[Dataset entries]
= = = = = = =
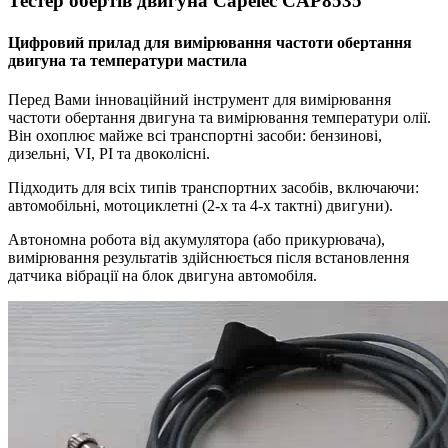
Тестер обертів двигуна Capelec СAP8535
Цифровий прилад для вимірювання частоти обертання
двигуна та температури мастила
Перед Вами інноваційний інструмент для вимірювання
частоти обертання двигуна та вимірювання температури олії.
Він охоплює майже всі транспортні засоби: бензинові,
дизельні, VI, PI та двоколісні.
Підходить для всіх типів транспортних засобів, включаючи:
автомобільні, мотоциклетні (2-х та 4-х тактні) двигуни).
Автономна робота від акумулятора (або прикурювача),
вимірювання результатів здійснюється після встановлення
датчика вібрації на блок двигуна автомобіля.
= = = = = = =
YOUR OBJECTIVE:
There is a line above that contains "Підходить для всіх". Copy it and all later lines through the last, exactly, and leave out the rest.

EXPECTED OUTPUT:
Підходить для всіх типів транспортних засобів, включаючи:
автомобільні, мотоциклетні (2-х та 4-х тактні) двигуни).
Автономна робота від акумулятора (або прикурювача),
вимірювання результатів здійснюється після встановлення
датчика вібрації на блок двигуна автомобіля.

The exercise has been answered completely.